The film has a very particular aesthetic style – the persistent close-up of the hands at work. Tell me a bit about how you arrived at that style, and your reasons behind it.
I thought just showing the hands was an interesting exercise visually, but also subtly added to the suspense – you keep waiting to sort of see this guy and you never really do. This allows the viewer to create a stronger image of the character using their own imagination than if we just showed him sitting at the desk. So we took pains not to show him too much, which in turn led to some interesting shots – taking a sip of tea shot from above, for instance. It was fun to make.
The Locksmith begins with the energy of a documentary. What lengths did you go to in order to make the film feel authentic?
As the idea developed, it became obvious that the set up was going to look and feel very much like the kind of ‘craft’ film you see on YouTube, where we get to see someone stringing a violin or some such. Generally very beautifully shot but sometimes a bit lacking in terms of storytelling. As I could see the film was starting to go this way, I decided it would be funny to try and subvert that by having a tiny little twist in the tail – just to make people smile.
So, in order for the reveal at the end to work, we needed to really push the ‘crafts person’ vibe to the hilt – ergo the soft side lighting and warm tones. We hired a distressed piece of wood, some old locks and an old safe from a props house.

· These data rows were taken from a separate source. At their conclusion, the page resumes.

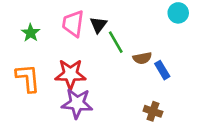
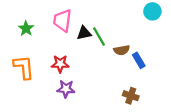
black triangle: (98, 25) -> (84, 33), moved, turned 42
red star: (70, 74) -> (60, 64), size x0.7
purple star: (77, 103) -> (66, 89), size x0.7

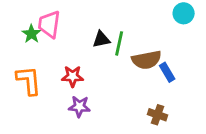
pink trapezoid: (62, 21) -> (49, 24), moved
green line: (99, 36) -> (119, 43), turned 42
brown semicircle: (122, 50) -> (147, 60), size x1.5

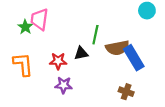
black triangle: (101, 39) -> (81, 53), moved
blue rectangle: (167, 72) -> (134, 58), size x1.6

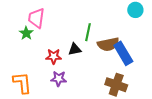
green star: (25, 27) -> (26, 33), moved
orange L-shape: (23, 64) -> (22, 83), moved
brown cross: (126, 92) -> (116, 85), size x1.5

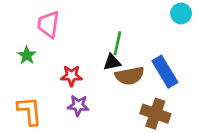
green star: (26, 33) -> (27, 55), moved
brown semicircle: (108, 44) -> (130, 76), moved
black triangle: (75, 49) -> (112, 62), moved

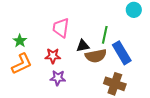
pink trapezoid: (48, 24) -> (61, 28), moved
green line: (117, 43) -> (105, 35), moved
orange L-shape: (29, 111) -> (22, 64), moved, turned 70

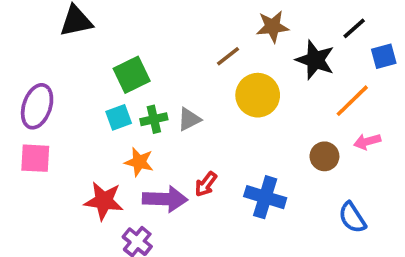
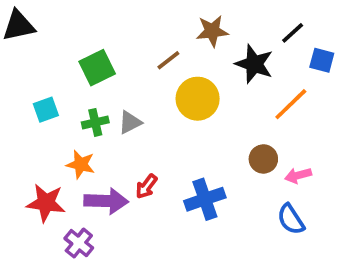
blue square: (384, 56) -> (322, 60), turned 30
green square: (132, 75) -> (97, 68), moved
cyan square: (119, 117) -> (46, 110), moved
pink arrow: (367, 142) -> (298, 175), moved
blue cross: (265, 197) -> (205, 199), turned -36

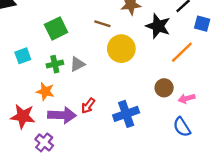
brown line: (168, 60) -> (102, 24), turned 56

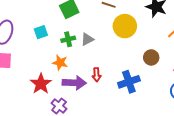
brown circle: (164, 88) -> (151, 57), moved
red arrow: (88, 106) -> (97, 75), turned -40
red star: (23, 116) -> (41, 84), turned 30

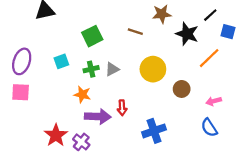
yellow circle: (125, 26) -> (153, 69), moved
blue cross: (129, 82) -> (154, 131), moved
red star: (41, 84) -> (56, 135), moved

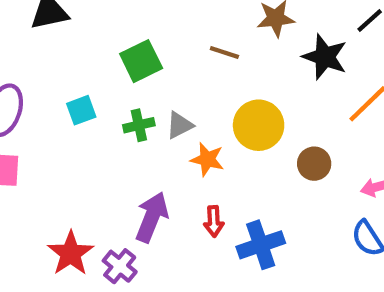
orange star: (82, 94) -> (207, 159), moved
red arrow: (122, 108) -> (214, 221), moved
purple arrow: (98, 117) -> (152, 217), turned -70

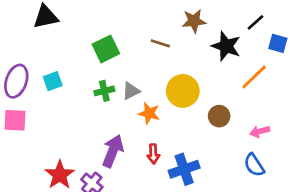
cyan square: (81, 110) -> (53, 81), moved

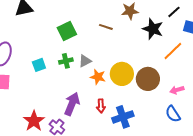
cyan square: (53, 81) -> (39, 65), moved
yellow circle: (183, 91) -> (122, 74), moved
brown circle: (219, 116) -> (148, 79), size x1.5

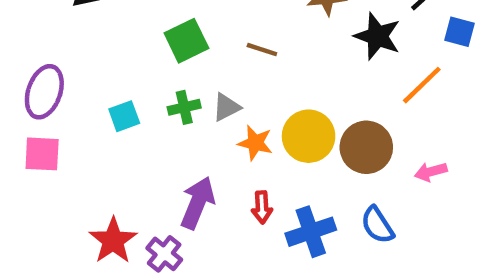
brown line: (106, 27) -> (262, 50), moved
blue semicircle: (173, 114) -> (377, 225), moved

I also got a friend of mine, Martin, who is an actual locksmith, to play the main part, as his hands just looked right and obviously he knew what he was doing, which comes across strongly in the film. He also brought an extensive range of tools. Without him, I don’t think it would have worked. He also ended up genuinely breaking into the safe as the props house forgot to provide us with a key!
How did you manage the tonal shift that occurs at the end of the film?
This goes back to the ides of approaching it like a joke, or a magic trick, and was done at the script stage. It relies on the viewer’s knowledge of genre to lull them into a situation where they can be surprised. By about 30 seconds in, as a viewer, you accept that the world of the film is contained within the tabletop, because that is obviously the conceit. So as you are watching the guy’s hands at work you sort of forget that there could be a wider world or scenario just waiting to reveal itself. Like with a magic trick, you concentrate so hard on the hands, you forget what might be hidden up the sleeves. And the voice over also lulls us into a false sense of security, as the monologue seems to be part of an interview with a perfectly ordinary locksmith. Only at the end of the piece do we realise that everything he says about his career could equally apply to someone who wanted to open locks for nefarious reasons.
What are you up to next?
I’ve just finished a big TV ad campaign which has taken up a lot of my time and creative energy. But in terms of my own projects, I’m developing a caper movie with the guys I play football with on a Thursday night – there’s about 50 of us. And I’m hoping to bring back the Dave Parker character for another spin!